Tibial and femoral conformation is a risk factor for canine ACL rupture. Effects on knee joint incongruity, changes in articular contact areas, altered joint angles, or increased stress loading on the ACL may all be important [71, 72]. In human beings, lateral femoral condyle height, as well as anterior-posterior and medial-lateral tibial plateau distances, have been shown to significantly differ between people with and without ACL rupture [73]. Although Hox genes primarily control patterning and growth of skeletal elements, several studies have demonstrated Hox genes involvement in cartilage differentiation and synovial joint organization [74, 75]. Hox mutations can disrupt collagen fibril formation and extracellular matrix production that results in abnormal chondrogenesis by affecting downstream Shh and Sox9 expression [75, 76]. Mechanisms that affect passive knee joint stabilizers (menisci, joint capsule, collateral ligaments), changes to ACL fibroblasts, collagen fibril abnormalities, or the synovial sheath have also been suggested to influence canine ACL rupture [71]. With Hox developmental pathways and their downstream effects being so widespread it is not possible to determine a specific mechanism associated with these CNV deletions that increase risk for ACL rupture without further research.

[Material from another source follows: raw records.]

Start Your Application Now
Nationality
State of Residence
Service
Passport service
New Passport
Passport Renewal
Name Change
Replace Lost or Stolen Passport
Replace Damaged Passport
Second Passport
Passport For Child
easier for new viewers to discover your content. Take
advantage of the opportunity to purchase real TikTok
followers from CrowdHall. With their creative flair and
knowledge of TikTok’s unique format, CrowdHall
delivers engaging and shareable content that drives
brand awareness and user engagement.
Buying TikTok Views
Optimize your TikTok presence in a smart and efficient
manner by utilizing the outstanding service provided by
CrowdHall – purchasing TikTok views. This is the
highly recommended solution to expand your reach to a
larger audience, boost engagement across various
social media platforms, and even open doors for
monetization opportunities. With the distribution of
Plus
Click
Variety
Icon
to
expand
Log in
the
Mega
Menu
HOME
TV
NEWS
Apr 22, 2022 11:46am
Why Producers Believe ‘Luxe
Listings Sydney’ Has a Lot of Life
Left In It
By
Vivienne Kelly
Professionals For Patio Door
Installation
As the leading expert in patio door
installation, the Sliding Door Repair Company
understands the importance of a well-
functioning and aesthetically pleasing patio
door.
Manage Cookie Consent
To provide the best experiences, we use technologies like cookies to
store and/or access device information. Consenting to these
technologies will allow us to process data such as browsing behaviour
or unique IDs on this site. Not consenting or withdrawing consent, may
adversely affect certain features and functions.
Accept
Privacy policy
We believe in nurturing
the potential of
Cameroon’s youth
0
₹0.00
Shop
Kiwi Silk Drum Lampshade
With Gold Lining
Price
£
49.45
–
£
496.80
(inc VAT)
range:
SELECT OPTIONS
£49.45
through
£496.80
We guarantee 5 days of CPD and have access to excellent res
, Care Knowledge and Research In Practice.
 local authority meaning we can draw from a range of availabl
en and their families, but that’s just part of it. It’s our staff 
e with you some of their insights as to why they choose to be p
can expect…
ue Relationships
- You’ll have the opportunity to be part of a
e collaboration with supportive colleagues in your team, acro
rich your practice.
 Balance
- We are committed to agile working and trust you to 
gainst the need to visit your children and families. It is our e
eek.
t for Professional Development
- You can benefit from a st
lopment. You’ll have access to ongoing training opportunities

With only 18 affected dogs possessing homeobox CNVR deletions, reduced signaling of this pathway is not the only genetic mechanism influencing risk of canine ACL rupture. ACL rupture is a complex polygenic disease [14, 21, 28, 77]. Our results suggest alterations in HoxA, HoxD and NKX6-2 expression may influence risk of ACL rupture in a proportion of dogs. Further investigation of bone and joint morphology is needed to robustly define and validate the relationship between Hox deletions and ACL rupture.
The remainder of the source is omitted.